In this entry, I'll explain how to customize the xml sitemap with the official Gatsby's gatsby-plugin-sitemap.
Check out the repository of this blog if you're interested. The code in this entry is simplified for the sake of explanation.
Environment:
- gatsby v5.10.0
- gatsby-plugin-sitemap v6.10.0
- react v18.2.0
- node v18.16.0
Prerequisite
I'm talking about a website with Markdown content. If case of CMS, rewrite your own query
.
URL paths
The URL paths of this blog are as follows;
- Single entry pages
/[lang]/post/[slug]/
- Individual pages
/[lang]/[slug]/
*ex. about page - Tag Archive pages
/[lang]/tag/[slug]/
- Tag Archive pages (after page 2)
/[lang]/tag/[slug]/page/[num]/
- Front page
/[lang]/
- Front page (after page 2)
/[lang]/page/[num]/
Keys:
- Translated page paths share the same slug
- The language code is placed right after the root domain
For the cases where the translation pages have their own slug or the default language code doesn't appear in the URL, edit the example code accordingly.
I also consider cases where the total number of pages varies by locale.
Goal
The goal is to generate a sitemap as indicated by Google's guidelines as follows;
<?xml version="1.0" encoding="UTF-8"?>
<urlset xmlns="http://www.sitemaps.org/schemas/sitemap/0.9"
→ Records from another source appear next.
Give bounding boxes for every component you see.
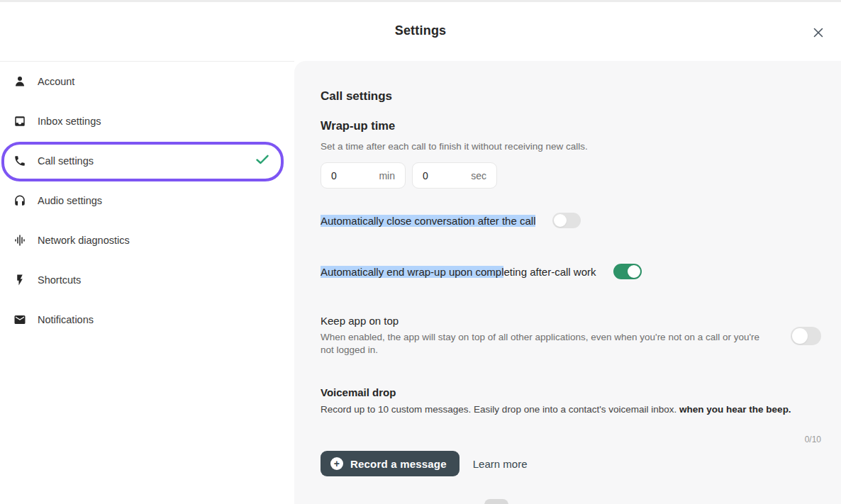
record-message-button[interactable]: + Record a message xyxy=(321,451,460,476)
toggle-knob xyxy=(792,328,808,344)
voicemail-drop-description: Record up to 10 custom messages. Easily … xyxy=(321,404,821,415)
keep-app-on-top-title: Keep app on top xyxy=(321,315,767,327)
auto-close-label: Automatically close conversation after t… xyxy=(321,215,535,227)
minutes-field[interactable]: min xyxy=(321,162,406,189)
sidebar-item-audio-settings[interactable]: Audio settings xyxy=(0,181,294,220)
close-icon xyxy=(812,26,825,41)
auto-end-wrapup-toggle[interactable] xyxy=(613,264,642,279)
toggle-knob xyxy=(554,214,567,227)
dialog-header: Settings xyxy=(0,2,841,61)
minutes-input[interactable] xyxy=(331,170,362,181)
close-button[interactable] xyxy=(810,25,827,42)
phone-icon xyxy=(13,155,26,167)
wrap-up-time-description: Set a time after each call to finish it … xyxy=(321,141,821,152)
sidebar-item-label: Network diagnostics xyxy=(38,235,130,246)
keep-app-on-top-row: Keep app on top When enabled, the app wi… xyxy=(321,315,821,357)
sidebar-item-label: Call settings xyxy=(38,155,94,167)
learn-more-link[interactable]: Learn more xyxy=(473,458,528,470)
auto-close-row: Automatically close conversation after t… xyxy=(321,213,821,228)
auto-end-wrapup-row: Automatically end wrap-up upon completin… xyxy=(321,264,821,279)
settings-sidebar: Account Inbox settings Call settings Aud… xyxy=(0,61,294,504)
sidebar-item-label: Notifications xyxy=(38,314,94,325)
auto-close-toggle[interactable] xyxy=(552,213,581,228)
voicemail-counter: 0/10 xyxy=(321,435,821,444)
sidebar-item-account[interactable]: Account xyxy=(0,62,294,101)
headphones-icon xyxy=(13,194,26,207)
envelope-icon xyxy=(13,313,26,326)
sidebar-item-call-settings[interactable]: Call settings xyxy=(0,141,294,181)
voicemail-drop-title: Voicemail drop xyxy=(321,386,821,398)
voicemail-beep-note: when you hear the beep. xyxy=(679,404,791,415)
minutes-unit-label: min xyxy=(379,170,395,181)
keep-app-on-top-toggle[interactable] xyxy=(791,327,821,345)
auto-end-wrapup-label: Automatically end wrap-up upon completin… xyxy=(321,266,596,278)
toggle-knob xyxy=(628,265,640,278)
call-settings-panel: Call settings Wrap-up time Set a time af… xyxy=(294,61,841,504)
seconds-unit-label: sec xyxy=(471,170,486,181)
sidebar-item-label: Account xyxy=(38,76,74,87)
wrap-up-time-inputs: min sec xyxy=(321,162,821,189)
scroll-down-indicator[interactable] xyxy=(484,499,508,504)
lightning-icon xyxy=(13,274,26,286)
selected-check-icon xyxy=(256,155,269,167)
record-message-label: Record a message xyxy=(350,458,447,470)
wrap-up-time-heading: Wrap-up time xyxy=(321,119,821,133)
voicemail-actions: + Record a message Learn more xyxy=(321,451,821,476)
inbox-icon xyxy=(13,115,26,128)
sidebar-item-notifications[interactable]: Notifications xyxy=(0,300,294,340)
page-title: Call settings xyxy=(321,89,821,103)
seconds-input[interactable] xyxy=(423,170,454,181)
equalizer-icon xyxy=(13,234,26,247)
sidebar-item-inbox-settings[interactable]: Inbox settings xyxy=(0,101,294,141)
keep-app-on-top-text: Keep app on top When enabled, the app wi… xyxy=(321,315,767,357)
plus-icon: + xyxy=(330,457,343,470)
sidebar-item-label: Inbox settings xyxy=(38,116,101,127)
sidebar-item-network-diagnostics[interactable]: Network diagnostics xyxy=(0,220,294,260)
sidebar-item-label: Audio settings xyxy=(38,195,102,206)
user-icon xyxy=(13,75,26,88)
dialog-title: Settings xyxy=(0,23,841,38)
voicemail-drop-section: Voicemail drop Record up to 10 custom me… xyxy=(321,386,821,476)
keep-app-on-top-description: When enabled, the app will stay on top o… xyxy=(321,331,767,357)
sidebar-item-shortcuts[interactable]: Shortcuts xyxy=(0,260,294,300)
sidebar-item-label: Shortcuts xyxy=(38,274,81,286)
seconds-field[interactable]: sec xyxy=(412,162,497,189)
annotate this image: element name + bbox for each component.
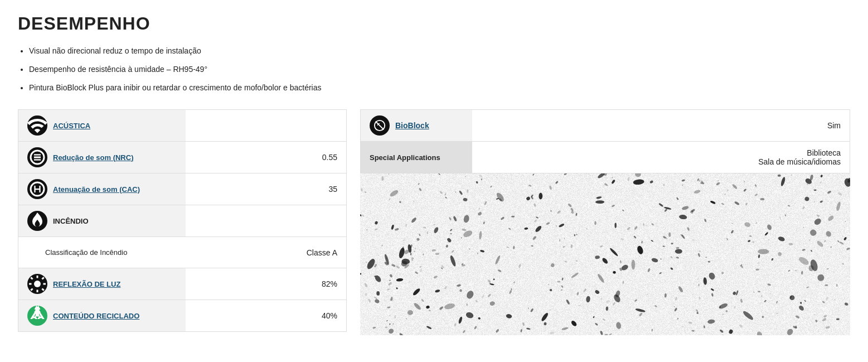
table-row-class-incendio: Classificação de Incêndio Classe A xyxy=(18,237,346,268)
special-applications-value-line2: Sala de música/idiomas xyxy=(758,157,841,166)
cac-icon xyxy=(27,179,47,199)
cac-label[interactable]: Atenuação de som (CAC) xyxy=(53,185,140,194)
reflexao-value: 82% xyxy=(186,268,346,300)
bullet-item-3: Pintura BioBlock Plus para inibir ou ret… xyxy=(29,82,850,94)
incendio-value xyxy=(186,205,346,236)
nrc-label-cell: Redução de som (NRC) xyxy=(18,142,186,173)
table-row-nrc: Redução de som (NRC) 0.55 xyxy=(18,142,346,173)
texture-image xyxy=(360,173,850,335)
bullet-list: Visual não direcional reduz o tempo de i… xyxy=(18,45,850,94)
incendio-label-cell: INCÊNDIO xyxy=(18,205,186,236)
table-row-reciclado: CONTEÚDO RECICLADO 40% xyxy=(18,300,346,331)
reflexao-label-cell: REFLEXÃO DE LUZ xyxy=(18,268,186,300)
special-applications-value-line1: Biblioteca xyxy=(807,148,841,157)
cac-value: 35 xyxy=(186,173,346,205)
special-applications-value: Biblioteca Sala de música/idiomas xyxy=(472,142,850,173)
acoustica-label-cell: ACÚSTICA xyxy=(18,110,186,141)
page-title: DESEMPENHO xyxy=(18,13,850,34)
reflexao-label[interactable]: REFLEXÃO DE LUZ xyxy=(53,280,120,288)
nrc-value: 0.55 xyxy=(186,142,346,173)
fire-icon xyxy=(27,211,47,231)
table-row-acoustica: ACÚSTICA xyxy=(18,110,346,142)
svg-line-15 xyxy=(376,122,384,130)
class-incendio-label: Classificação de Incêndio xyxy=(45,248,127,257)
svg-line-10 xyxy=(31,277,32,279)
left-performance-table: ACÚSTICA Redução de som (NRC) 0.55 xyxy=(18,109,347,332)
right-row-bioblock: BioBlock Sim xyxy=(361,110,850,142)
special-applications-label: Special Applications xyxy=(370,153,440,162)
right-section: BioBlock Sim Special Applications Biblio… xyxy=(360,109,850,335)
class-incendio-value: Classe A xyxy=(186,237,346,268)
acoustica-label[interactable]: ACÚSTICA xyxy=(53,122,90,130)
bullet-item-1: Visual não direcional reduz o tempo de i… xyxy=(29,45,850,57)
reciclado-label-cell: CONTEÚDO RECICLADO xyxy=(18,300,186,331)
table-row-cac: Atenuação de som (CAC) 35 xyxy=(18,173,346,205)
nrc-icon xyxy=(27,147,47,167)
svg-line-13 xyxy=(31,288,32,290)
main-layout: ACÚSTICA Redução de som (NRC) 0.55 xyxy=(18,109,850,335)
table-row-incendio: INCÊNDIO xyxy=(18,205,346,237)
recycle-icon xyxy=(27,306,47,326)
wifi-icon xyxy=(27,115,47,136)
right-performance-table: BioBlock Sim Special Applications Biblio… xyxy=(360,109,850,173)
svg-point-5 xyxy=(34,281,41,287)
bio-icon xyxy=(370,115,390,136)
bullet-item-2: Desempenho de resistência à umidade – RH… xyxy=(29,64,850,75)
light-icon xyxy=(27,274,47,294)
table-row-reflexao: REFLEXÃO DE LUZ 82% xyxy=(18,268,346,300)
bioblock-label-cell: BioBlock xyxy=(361,110,472,141)
nrc-label[interactable]: Redução de som (NRC) xyxy=(53,153,133,162)
svg-line-11 xyxy=(42,288,43,290)
cac-label-cell: Atenuação de som (CAC) xyxy=(18,173,186,205)
svg-line-12 xyxy=(42,277,43,279)
bioblock-link[interactable]: BioBlock xyxy=(395,121,429,130)
reciclado-label[interactable]: CONTEÚDO RECICLADO xyxy=(53,312,139,320)
acoustica-value xyxy=(186,110,346,141)
special-applications-label-cell: Special Applications xyxy=(361,142,472,173)
bioblock-value: Sim xyxy=(472,110,850,141)
incendio-label: INCÊNDIO xyxy=(53,217,89,225)
class-incendio-label-cell: Classificação de Incêndio xyxy=(18,237,186,268)
reciclado-value: 40% xyxy=(186,300,346,331)
right-row-special-applications: Special Applications Biblioteca Sala de … xyxy=(361,142,850,173)
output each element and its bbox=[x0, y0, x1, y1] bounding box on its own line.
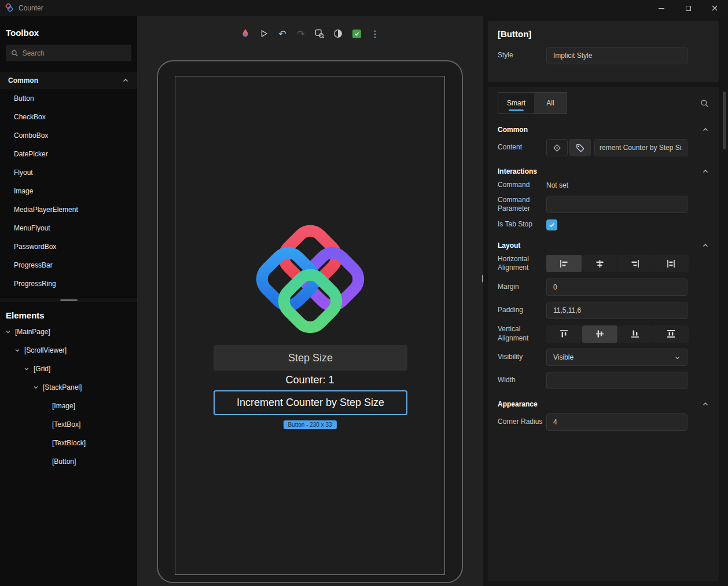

xmlns:xhtml="http://www.w3.org/1999/xhtml">
<url>
<loc>https://www.example.com/english/page.html</loc>
<xhtml:link
rel="alternate"
hreflang="de"
href="https://www.example.de/deutsch/page.html"/>
<xhtml:link
rel="alternate"
hreflang="de-ch"
href="https://www.example.de/schweiz-deutsch/page.html"/>
<xhtml:link
rel="alternate"
hreflang="en"
href="https://www.example.com/english/page.html"/>
</url>
<url>
<loc>https://www.example.de/deutsch/page.html</loc>
<xhtml:link
rel="alternate"
hreflang="de"
href="https://www.example.de/deutsch/page.html"/>
<xhtml:link
rel="alternate"
hreflang="de-ch"
href="https://www.example.de/schweiz-deutsch/page.html"/>
<xhtml:link
rel="alternate"
hreflang="en"
href="https://www.example.com/english/page.html"/>
</url>
<url>
<loc>https://www.example.de/schweiz-deutsch/page.html</loc>
<xhtml:link
rel="alternate"
hreflang="de"
href="https://www.example.de/deutsch/page.html"/>
<xhtml:link
rel="alternate"
hreflang="de-ch"
href="https://www.example.de/schweiz-deutsch/page.html"/>
<xhtml:link
rel="alternate"
hreflang="en"
href="https://www.example.com/english/page.html"/>
</url>
</urlset>
Code
Here is the code.
module.exports = {
plugins: [
{
resolve: "gatsby-plugin-sitemap",
options: {
query: `
{
site {
siteMetadata {
siteUrl
}
}
allSitePage {
nodes {
path
}
}
}`,
resolvePages: ({ allSitePage: { nodes: allPages } }) => {
const pages = allPages.map(page => {
const alternateLangs = allPages
.filter(
alterPage =>
alterPage.path.replace(/\/.*?\//, "/") ===
page.path.replace(/\/.*?\//, "/")
)
.map(alterPage => alterPage.path.match(/^\/([a-z]{2})\//))
.filter(match => match)
.map(match => match[1])
return {
...page,
...{ alternateLangs },
}
})
return pages
},
serialize: ({ path, alternateLangs }) => {
const pagepath = path.replace(/\/.*?\//, "/")
const xhtmlLinks =
alternateLangs.length > 1 &&
alternateLangs.map(lang => ({
rel: "alternate",
hreflang: lang,
url: `/${lang}${pagepath}`,
}))
let entry = {
url: path,
changefreq: "daily",
priority: 0.7,
}
if (xhtmlLinks) {
entry.links = xhtmlLinks
}
return entry
},
},
},
],
}
*The actual code of this blog is more complicated because I added lastmod
for each post.
Sitemap output example
<?xml version="1.0" encoding="UTF-8"?>
<urlset
xmlns="http://www.sitemaps.org/schemas/sitemap/0.9"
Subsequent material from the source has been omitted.